In the records below, find each line with the word "energética" and copy it.

-- Opening Marker --

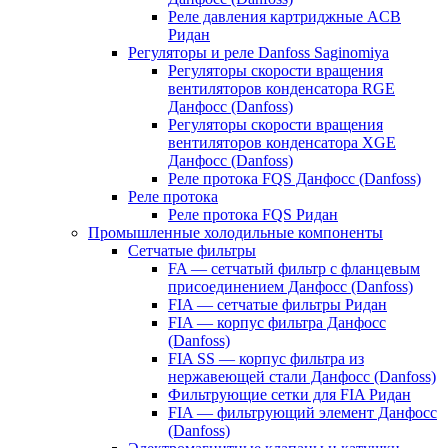
Реле давления картриджные ACB
Ридан
Регуляторы и реле Danfoss Saginomiya
Регуляторы скорости вращения
вентиляторов конденсатора RGE
Данфосс (Danfoss)
Регуляторы скорости вращения
вентиляторов конденсатора XGE
Данфосс (Danfoss)
Реле протока FQS Данфосс (Danfoss)
Реле протока
Реле протока FQS Ридан
Промышленные холодильные компоненты
Сетчатые фильтры
FA — сетчатый фильтр с фланцевым
присоединением Данфосс (Danfoss)
FIA — сетчатые фильтры Ридан
FIA — корпус фильтра Данфосс
(Danfoss)
FIA SS — корпус фильтра из
нержавеющей стали Данфосс (Danfoss)
Фильтрующие сетки для FIA Ридан
FIA — фильтрующий элемент Данфосс
(Danfoss)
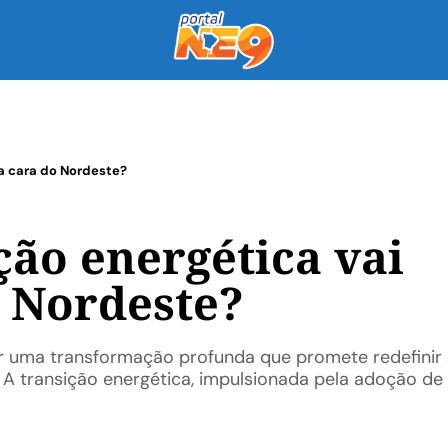
 a cara do Nordeste?
ção energética vai
 Nordeste?
iar uma transformação profunda que promete redefinir
. A transição energética, impulsionada pela adoção de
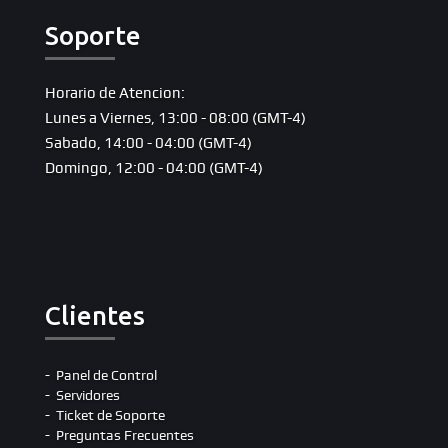
Soporte
Horario de Atencion:
Lunes a Viernes, 13:00 - 08:00 (GMT-4)
Sabado, 14:00 - 04:00 (GMT-4)
Domingo, 12:00 - 04:00 (GMT-4)
Clientes
Panel de Control
Servidores
Ticket de Soporte
Preguntas Frecuentes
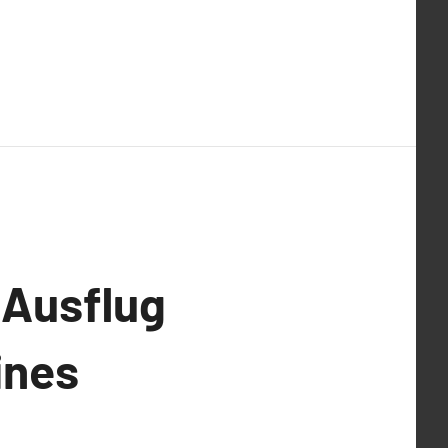
 Ausflug
ines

-- Closing Marker --

Output for this task
ção energética vai
. A transição energética, impulsionada pela adoção de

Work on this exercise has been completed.